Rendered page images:
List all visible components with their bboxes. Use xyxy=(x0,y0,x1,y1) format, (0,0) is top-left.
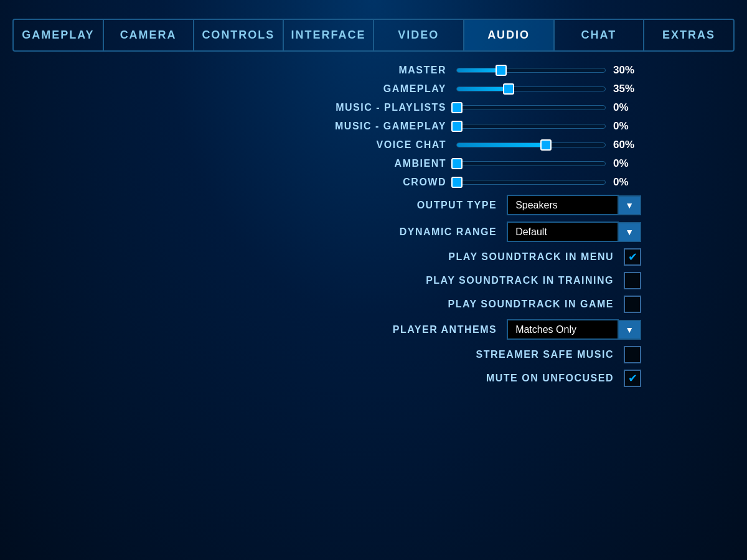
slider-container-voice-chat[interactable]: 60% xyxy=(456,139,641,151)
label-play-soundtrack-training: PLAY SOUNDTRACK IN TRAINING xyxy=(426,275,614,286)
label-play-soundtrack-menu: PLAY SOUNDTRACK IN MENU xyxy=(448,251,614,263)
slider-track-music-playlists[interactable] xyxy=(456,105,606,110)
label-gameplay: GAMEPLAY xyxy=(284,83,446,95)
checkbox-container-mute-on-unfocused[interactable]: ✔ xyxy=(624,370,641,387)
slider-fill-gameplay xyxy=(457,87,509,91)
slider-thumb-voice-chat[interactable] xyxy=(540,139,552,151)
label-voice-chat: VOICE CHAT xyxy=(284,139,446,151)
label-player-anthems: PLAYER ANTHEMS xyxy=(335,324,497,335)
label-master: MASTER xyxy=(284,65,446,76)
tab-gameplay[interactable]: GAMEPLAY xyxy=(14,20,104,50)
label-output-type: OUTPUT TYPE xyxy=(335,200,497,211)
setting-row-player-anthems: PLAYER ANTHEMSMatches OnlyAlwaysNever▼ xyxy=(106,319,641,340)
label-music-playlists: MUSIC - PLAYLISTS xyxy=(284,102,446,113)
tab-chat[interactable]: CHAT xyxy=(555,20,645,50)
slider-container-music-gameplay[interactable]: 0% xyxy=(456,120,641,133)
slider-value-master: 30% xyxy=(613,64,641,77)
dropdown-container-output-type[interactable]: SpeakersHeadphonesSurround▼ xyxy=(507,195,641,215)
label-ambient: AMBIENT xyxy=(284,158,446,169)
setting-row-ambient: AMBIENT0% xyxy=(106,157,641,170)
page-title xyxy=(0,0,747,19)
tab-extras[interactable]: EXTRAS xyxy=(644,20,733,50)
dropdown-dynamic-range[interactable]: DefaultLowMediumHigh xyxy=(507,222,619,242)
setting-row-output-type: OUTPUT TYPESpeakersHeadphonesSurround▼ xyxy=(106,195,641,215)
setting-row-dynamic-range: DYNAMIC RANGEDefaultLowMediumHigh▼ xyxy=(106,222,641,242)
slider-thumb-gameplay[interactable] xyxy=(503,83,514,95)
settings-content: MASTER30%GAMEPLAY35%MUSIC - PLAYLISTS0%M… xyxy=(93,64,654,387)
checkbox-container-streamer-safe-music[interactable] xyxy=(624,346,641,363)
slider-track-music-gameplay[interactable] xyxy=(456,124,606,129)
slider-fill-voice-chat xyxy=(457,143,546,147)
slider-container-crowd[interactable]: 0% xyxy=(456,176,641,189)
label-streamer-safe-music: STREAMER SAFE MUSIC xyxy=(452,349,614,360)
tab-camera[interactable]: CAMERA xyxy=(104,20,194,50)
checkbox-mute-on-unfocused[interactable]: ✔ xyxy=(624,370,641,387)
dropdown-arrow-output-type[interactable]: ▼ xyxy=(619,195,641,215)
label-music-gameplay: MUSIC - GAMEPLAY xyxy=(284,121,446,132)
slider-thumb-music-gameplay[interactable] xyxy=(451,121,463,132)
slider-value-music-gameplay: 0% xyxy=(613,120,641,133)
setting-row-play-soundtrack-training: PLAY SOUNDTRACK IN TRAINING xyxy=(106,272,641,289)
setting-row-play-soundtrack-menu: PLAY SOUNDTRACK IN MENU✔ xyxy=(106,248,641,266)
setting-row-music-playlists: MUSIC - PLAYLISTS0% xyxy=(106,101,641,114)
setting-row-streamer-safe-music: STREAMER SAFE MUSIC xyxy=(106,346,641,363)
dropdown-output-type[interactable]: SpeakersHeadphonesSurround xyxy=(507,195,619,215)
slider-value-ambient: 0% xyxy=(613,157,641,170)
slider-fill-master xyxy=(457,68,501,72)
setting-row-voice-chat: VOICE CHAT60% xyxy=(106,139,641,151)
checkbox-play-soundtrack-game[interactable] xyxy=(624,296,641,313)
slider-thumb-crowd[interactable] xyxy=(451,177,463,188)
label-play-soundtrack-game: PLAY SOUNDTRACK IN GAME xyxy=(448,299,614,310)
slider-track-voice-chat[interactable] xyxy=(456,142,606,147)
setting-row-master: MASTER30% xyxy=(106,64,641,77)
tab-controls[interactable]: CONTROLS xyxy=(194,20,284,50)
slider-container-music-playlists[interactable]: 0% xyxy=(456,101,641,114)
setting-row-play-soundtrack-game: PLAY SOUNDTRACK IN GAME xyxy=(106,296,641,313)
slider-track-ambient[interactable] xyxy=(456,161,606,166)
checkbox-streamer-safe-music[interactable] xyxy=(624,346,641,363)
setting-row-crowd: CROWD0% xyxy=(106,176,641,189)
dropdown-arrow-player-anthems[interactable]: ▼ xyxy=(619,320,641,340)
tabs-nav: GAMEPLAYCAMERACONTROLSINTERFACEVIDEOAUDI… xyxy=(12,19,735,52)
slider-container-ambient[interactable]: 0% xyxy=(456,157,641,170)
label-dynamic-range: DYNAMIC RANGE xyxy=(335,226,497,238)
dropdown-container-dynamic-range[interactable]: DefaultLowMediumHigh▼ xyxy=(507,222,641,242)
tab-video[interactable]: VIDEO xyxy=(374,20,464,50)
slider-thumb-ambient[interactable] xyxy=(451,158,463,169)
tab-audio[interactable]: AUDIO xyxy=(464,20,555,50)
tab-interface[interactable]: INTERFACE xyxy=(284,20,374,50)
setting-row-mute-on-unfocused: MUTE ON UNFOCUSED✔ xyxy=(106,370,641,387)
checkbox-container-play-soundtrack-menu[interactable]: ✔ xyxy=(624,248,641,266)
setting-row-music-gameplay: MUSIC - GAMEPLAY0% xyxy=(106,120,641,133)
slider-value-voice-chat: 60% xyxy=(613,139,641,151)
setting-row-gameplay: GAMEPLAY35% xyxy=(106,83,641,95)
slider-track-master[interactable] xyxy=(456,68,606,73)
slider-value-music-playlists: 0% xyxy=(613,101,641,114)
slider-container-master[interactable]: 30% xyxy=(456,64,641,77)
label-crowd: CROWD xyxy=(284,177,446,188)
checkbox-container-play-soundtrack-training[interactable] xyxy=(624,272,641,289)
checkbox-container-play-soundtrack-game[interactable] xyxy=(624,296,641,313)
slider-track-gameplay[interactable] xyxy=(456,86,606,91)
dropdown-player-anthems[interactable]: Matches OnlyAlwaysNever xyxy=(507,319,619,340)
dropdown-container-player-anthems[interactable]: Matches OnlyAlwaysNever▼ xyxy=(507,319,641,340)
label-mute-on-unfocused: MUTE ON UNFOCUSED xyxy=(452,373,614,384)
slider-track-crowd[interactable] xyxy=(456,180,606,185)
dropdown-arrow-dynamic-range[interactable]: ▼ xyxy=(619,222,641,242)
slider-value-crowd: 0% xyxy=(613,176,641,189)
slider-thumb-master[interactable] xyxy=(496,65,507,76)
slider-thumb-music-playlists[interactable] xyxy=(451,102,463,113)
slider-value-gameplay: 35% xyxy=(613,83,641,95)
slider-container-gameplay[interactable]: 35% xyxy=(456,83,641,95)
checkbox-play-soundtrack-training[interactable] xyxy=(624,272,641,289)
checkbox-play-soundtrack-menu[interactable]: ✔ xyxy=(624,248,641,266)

▶ _Exercise instructions_
Repeat all entries exactly, pictures excluded.

▶ _Solved exercise_
List all visible components with their bboxes. Use xyxy=(x0,y0,x1,y1) format, (0,0) is top-left.
slider-container-voice-chat[interactable]: 60% xyxy=(456,139,641,151)
label-play-soundtrack-training: PLAY SOUNDTRACK IN TRAINING xyxy=(426,275,614,286)
label-play-soundtrack-menu: PLAY SOUNDTRACK IN MENU xyxy=(448,251,614,263)
slider-track-music-playlists[interactable] xyxy=(456,105,606,110)
label-gameplay: GAMEPLAY xyxy=(284,83,446,95)
checkbox-container-mute-on-unfocused[interactable]: ✔ xyxy=(624,370,641,387)
slider-fill-gameplay xyxy=(457,87,509,91)
slider-thumb-voice-chat[interactable] xyxy=(540,139,552,151)
label-voice-chat: VOICE CHAT xyxy=(284,139,446,151)
label-player-anthems: PLAYER ANTHEMS xyxy=(335,324,497,335)
label-master: MASTER xyxy=(284,65,446,76)
tab-gameplay[interactable]: GAMEPLAY xyxy=(14,20,104,50)
label-output-type: OUTPUT TYPE xyxy=(335,200,497,211)
setting-row-player-anthems: PLAYER ANTHEMSMatches OnlyAlwaysNever▼ xyxy=(106,319,641,340)
label-music-playlists: MUSIC - PLAYLISTS xyxy=(284,102,446,113)
tab-chat[interactable]: CHAT xyxy=(555,20,645,50)
slider-container-music-gameplay[interactable]: 0% xyxy=(456,120,641,133)
slider-value-master: 30% xyxy=(613,64,641,77)
dropdown-container-output-type[interactable]: SpeakersHeadphonesSurround▼ xyxy=(507,195,641,215)
label-ambient: AMBIENT xyxy=(284,158,446,169)
setting-row-ambient: AMBIENT0% xyxy=(106,157,641,170)
page-title xyxy=(0,0,747,19)
tab-extras[interactable]: EXTRAS xyxy=(644,20,733,50)
dropdown-dynamic-range[interactable]: DefaultLowMediumHigh xyxy=(507,222,619,242)
setting-row-output-type: OUTPUT TYPESpeakersHeadphonesSurround▼ xyxy=(106,195,641,215)
setting-row-dynamic-range: DYNAMIC RANGEDefaultLowMediumHigh▼ xyxy=(106,222,641,242)
slider-thumb-gameplay[interactable] xyxy=(503,83,514,95)
settings-content: MASTER30%GAMEPLAY35%MUSIC - PLAYLISTS0%M… xyxy=(93,64,654,387)
checkbox-container-streamer-safe-music[interactable] xyxy=(624,346,641,363)
slider-track-music-gameplay[interactable] xyxy=(456,124,606,129)
slider-fill-voice-chat xyxy=(457,143,546,147)
slider-container-crowd[interactable]: 0% xyxy=(456,176,641,189)
label-streamer-safe-music: STREAMER SAFE MUSIC xyxy=(452,349,614,360)
tab-camera[interactable]: CAMERA xyxy=(104,20,194,50)
checkbox-mute-on-unfocused[interactable]: ✔ xyxy=(624,370,641,387)
dropdown-arrow-output-type[interactable]: ▼ xyxy=(619,195,641,215)
label-music-gameplay: MUSIC - GAMEPLAY xyxy=(284,121,446,132)
slider-thumb-music-gameplay[interactable] xyxy=(451,121,463,132)
slider-value-music-gameplay: 0% xyxy=(613,120,641,133)
setting-row-play-soundtrack-training: PLAY SOUNDTRACK IN TRAINING xyxy=(106,272,641,289)
setting-row-play-soundtrack-menu: PLAY SOUNDTRACK IN MENU✔ xyxy=(106,248,641,266)
setting-row-music-playlists: MUSIC - PLAYLISTS0% xyxy=(106,101,641,114)
setting-row-streamer-safe-music: STREAMER SAFE MUSIC xyxy=(106,346,641,363)
dropdown-output-type[interactable]: SpeakersHeadphonesSurround xyxy=(507,195,619,215)
slider-value-ambient: 0% xyxy=(613,157,641,170)
slider-fill-master xyxy=(457,68,501,72)
setting-row-voice-chat: VOICE CHAT60% xyxy=(106,139,641,151)
checkbox-play-soundtrack-game[interactable] xyxy=(624,296,641,313)
slider-thumb-crowd[interactable] xyxy=(451,177,463,188)
label-play-soundtrack-game: PLAY SOUNDTRACK IN GAME xyxy=(448,299,614,310)
slider-track-voice-chat[interactable] xyxy=(456,142,606,147)
setting-row-master: MASTER30% xyxy=(106,64,641,77)
tab-controls[interactable]: CONTROLS xyxy=(194,20,284,50)
slider-container-music-playlists[interactable]: 0% xyxy=(456,101,641,114)
setting-row-play-soundtrack-game: PLAY SOUNDTRACK IN GAME xyxy=(106,296,641,313)
slider-track-ambient[interactable] xyxy=(456,161,606,166)
checkbox-streamer-safe-music[interactable] xyxy=(624,346,641,363)
setting-row-crowd: CROWD0% xyxy=(106,176,641,189)
dropdown-arrow-player-anthems[interactable]: ▼ xyxy=(619,320,641,340)
tabs-nav: GAMEPLAYCAMERACONTROLSINTERFACEVIDEOAUDI… xyxy=(12,19,735,52)
slider-container-ambient[interactable]: 0% xyxy=(456,157,641,170)
label-dynamic-range: DYNAMIC RANGE xyxy=(335,226,497,238)
dropdown-container-dynamic-range[interactable]: DefaultLowMediumHigh▼ xyxy=(507,222,641,242)
tab-video[interactable]: VIDEO xyxy=(374,20,464,50)
slider-thumb-ambient[interactable] xyxy=(451,158,463,169)
tab-audio[interactable]: AUDIO xyxy=(464,20,555,50)
tab-interface[interactable]: INTERFACE xyxy=(284,20,374,50)
setting-row-mute-on-unfocused: MUTE ON UNFOCUSED✔ xyxy=(106,370,641,387)
checkbox-container-play-soundtrack-menu[interactable]: ✔ xyxy=(624,248,641,266)
setting-row-music-gameplay: MUSIC - GAMEPLAY0% xyxy=(106,120,641,133)
slider-value-voice-chat: 60% xyxy=(613,139,641,151)
setting-row-gameplay: GAMEPLAY35% xyxy=(106,83,641,95)
slider-track-master[interactable] xyxy=(456,68,606,73)
slider-value-music-playlists: 0% xyxy=(613,101,641,114)
slider-container-master[interactable]: 30% xyxy=(456,64,641,77)
label-crowd: CROWD xyxy=(284,177,446,188)
checkbox-container-play-soundtrack-training[interactable] xyxy=(624,272,641,289)
checkbox-container-play-soundtrack-game[interactable] xyxy=(624,296,641,313)
slider-track-gameplay[interactable] xyxy=(456,86,606,91)
dropdown-player-anthems[interactable]: Matches OnlyAlwaysNever xyxy=(507,319,619,340)
dropdown-container-player-anthems[interactable]: Matches OnlyAlwaysNever▼ xyxy=(507,319,641,340)
label-mute-on-unfocused: MUTE ON UNFOCUSED xyxy=(452,373,614,384)
slider-track-crowd[interactable] xyxy=(456,180,606,185)
dropdown-arrow-dynamic-range[interactable]: ▼ xyxy=(619,222,641,242)
slider-value-crowd: 0% xyxy=(613,176,641,189)
slider-thumb-master[interactable] xyxy=(496,65,507,76)
slider-thumb-music-playlists[interactable] xyxy=(451,102,463,113)
slider-value-gameplay: 35% xyxy=(613,83,641,95)
slider-container-gameplay[interactable]: 35% xyxy=(456,83,641,95)
checkbox-play-soundtrack-training[interactable] xyxy=(624,272,641,289)
checkbox-play-soundtrack-menu[interactable]: ✔ xyxy=(624,248,641,266)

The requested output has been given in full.